Graduating Ahead of the Curve
The relationships built are just a snapshot of the transformative nature of the new MBA Direct program. Most striking is the career-vaulting effect the program has had, as its first cohort graduates with job offers, promotions and all-around success at unprecedented levels.
Landen chose the program knowing she needed to develop her foundational business knowledge. “I had zero confidence in myself that I was able to go into this industry,” she says. That changed throughout mock interviews with the Career Management Center, who over time guided her through the basics she would need to command a room. They’d interview, assign her reading and they would try again. Gradually she felt the improvement.

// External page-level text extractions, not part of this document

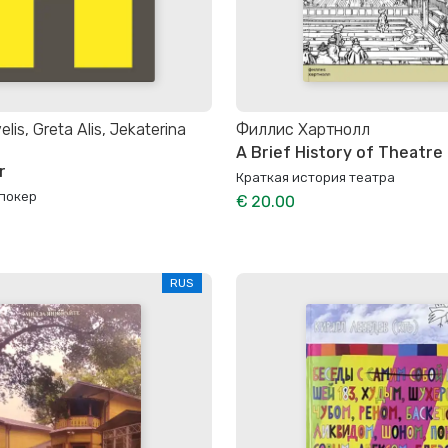
lis, Greta Alis, Jekaterina
Филлис Хартнолл
A Brief History of Theatre
r
Краткая история театра
покер
€ 20.00
RUS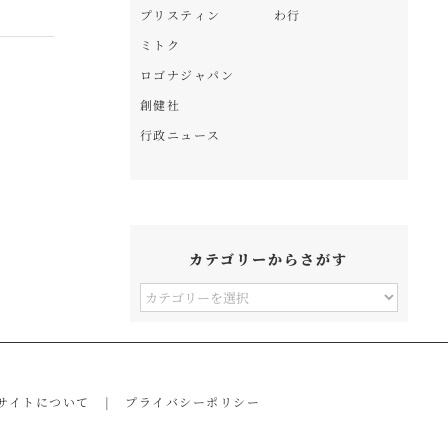
プリスティン
わ行
ミトク
ロゴナジャパン
創健社
行政ニュース
カテゴリーからさがす
カ
テ
ゴ
リ
サイトについて
プライバシーポリシー
ー
か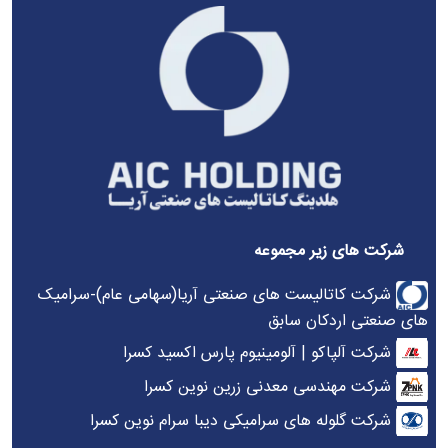
شرکت های زیر مجموعه
شرکت کاتالیست های صنعتی آریا(سهامی عام)-سرامیک
های صنعتی اردکان سابق
شرکت آلپاکو | آلومینیوم پارس اکسید کسرا
شرکت مهندسی معدنی زرین نوین کسرا
شرکت گلوله های سرامیکی دیبا سرام نوین کسرا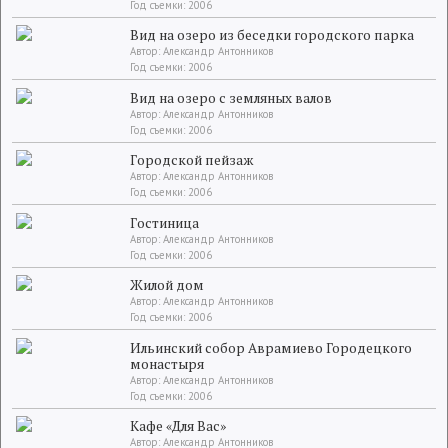
Год съемки: 2006
Вид на озеро из беседки городского парка
Автор: Александр Антонников
Год съемки: 2006
Вид на озеро с земляных валов
Автор: Александр Антонников
Год съемки: 2006
Городской пейзаж
Автор: Александр Антонников
Год съемки: 2006
Гостиница
Автор: Александр Антонников
Год съемки: 2006
Жилой дом
Автор: Александр Антонников
Год съемки: 2006
Ильинский собор Аврамиево Городецкого
монастыря
Автор: Александр Антонников
Год съемки: 2006
Кафе «Для Вас»
Автор: Александр Антонников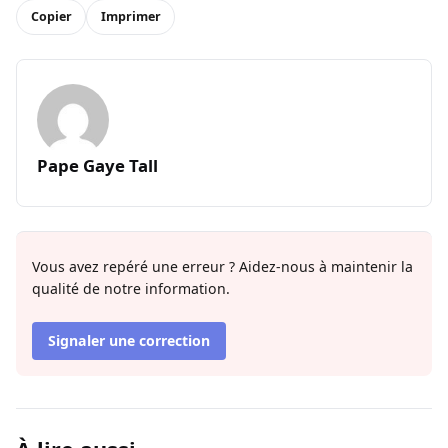
Copier
Imprimer
Pape Gaye Tall
Vous avez repéré une erreur ? Aidez-nous à maintenir la
qualité de notre information.
Signaler une correction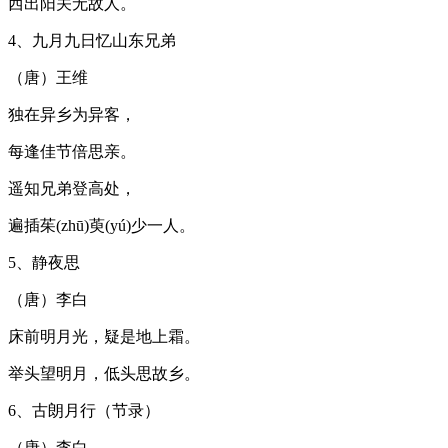
西出阳关无故人。
4、九月九日忆山东兄弟
（唐）王维
独在异乡为异客，
每逢佳节倍思亲。
遥知兄弟登高处，
遍插茱(zhū)萸(yú)少一人。
5、静夜思
（唐）李白
床前明月光，疑是地上霜。
举头望明月，低头思故乡。
6、古朗月行（节录）
（唐）李白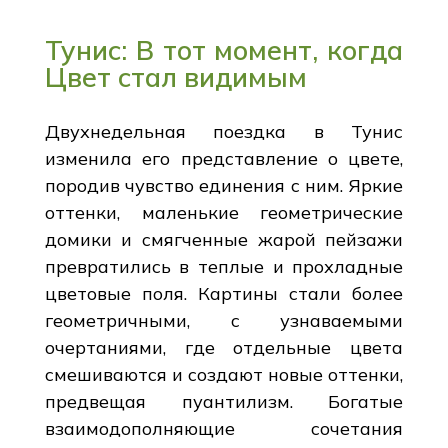
Тунис: В тот момент, когда
Цвет стал видимым
Двухнедельная поездка в Тунис
изменила его представление о цвете,
породив чувство единения с ним. Яркие
оттенки, маленькие геометрические
домики и смягченные жарой пейзажи
превратились в теплые и прохладные
цветовые поля. Картины стали более
геометричными, с узнаваемыми
очертаниями, где отдельные цвета
смешиваются и создают новые оттенки,
предвещая пуантилизм. Богатые
взаимодополняющие сочетания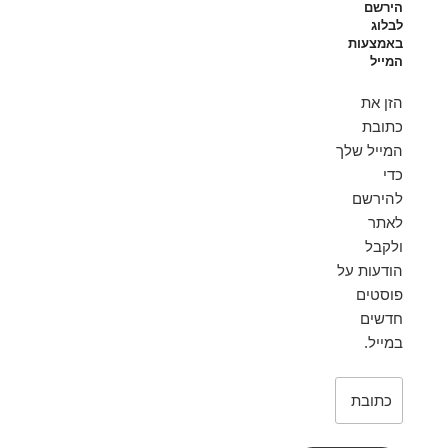
הירשם
לבלוג
באמצעות
המייל
הזן את
כתובת
המייל שלך
כדי
להירשם
לאתר
ולקבל
הודעות על
פוסטים
חדשים
במייל.
כתובת
דואר
אלקטרוני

She’s now working in wealth management, a trajectory that would’ve shocked her when she began the program. “I realized I have all the abilities,” she says. “It was a matter of sitting down, putting my nose in a book and finding something that sparked my curiosity.” Having graduated early, Landen is now an associate banker at J.P. Morgan Private Bank.
Constantine’s sense of something left unfinished has dissipated thanks to the academic opportunity he found in the SMU Direct MBA program. The prospect of balancing a job with a degree program made him anxious at first. Admissions officers reassured him they wouldn’t have brought him into the program if they didn’t have full confidence that he would thrive.
Long workdays turned into even longer nights spent studying, but Constantine did indeed flourish and has grown immensely both professionally and personally.
Porter arrived in the program with a strong background in the theory of finance. He found himself leveling up quickly in the instruction on applying classroom knowledge to real companies. “They taught us from the ground up how to do accounting, management and strategy,” he says. He particularly took to the training on thinking like a consultant: “Look at a problem, break it down into smaller problems, then come up with small solutions working backward to attack the big problem.”
At his day job, he proposed a new revenue stream for a client, a chain of cinemas, that led to a test partnership with Uber Eats, delivering concession popcorn and candy to customers at their homes. “I attribute that directly to thinking about how SMU taught us to look at problems,” he says. Porter graduated with a job offer from PepsiCo-Frito-Lay to begin as a strategic finance associate manager post-commencement.
That skill-building has leveled up the students graduating into new jobs, higher-level roles and even unexpected fields. The future is wide open for them—and for the next MBA Direct cohorts who will follow in their footsteps. If the class of 2023 has proved anything, beyond their own talents, it’s that this new way to MBA works. And it’s here to stay.